Problem to solve
Only lines with the string "Promotie" matter here; gather them from the material below.

Supplied records
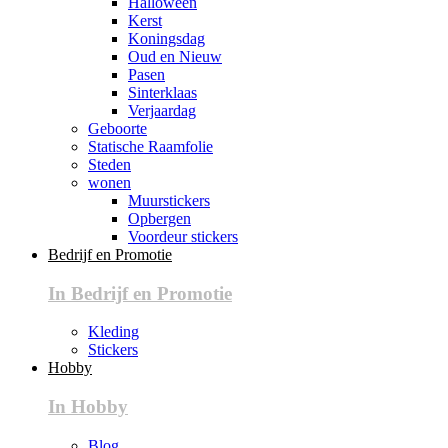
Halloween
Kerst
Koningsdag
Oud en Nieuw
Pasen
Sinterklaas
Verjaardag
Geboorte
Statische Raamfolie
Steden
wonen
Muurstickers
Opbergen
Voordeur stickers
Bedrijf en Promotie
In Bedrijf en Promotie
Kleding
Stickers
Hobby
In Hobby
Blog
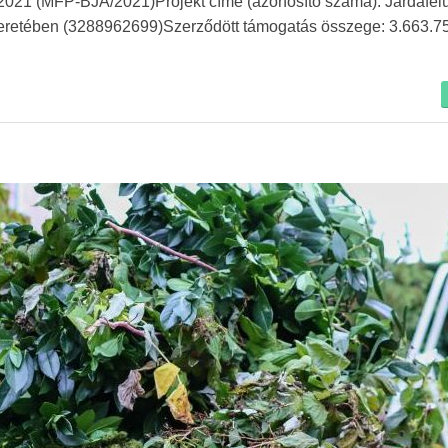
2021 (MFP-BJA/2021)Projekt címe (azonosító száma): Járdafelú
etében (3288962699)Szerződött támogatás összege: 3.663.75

Exercise output
Bedrijf en Promotie
In Bedrijf en Promotie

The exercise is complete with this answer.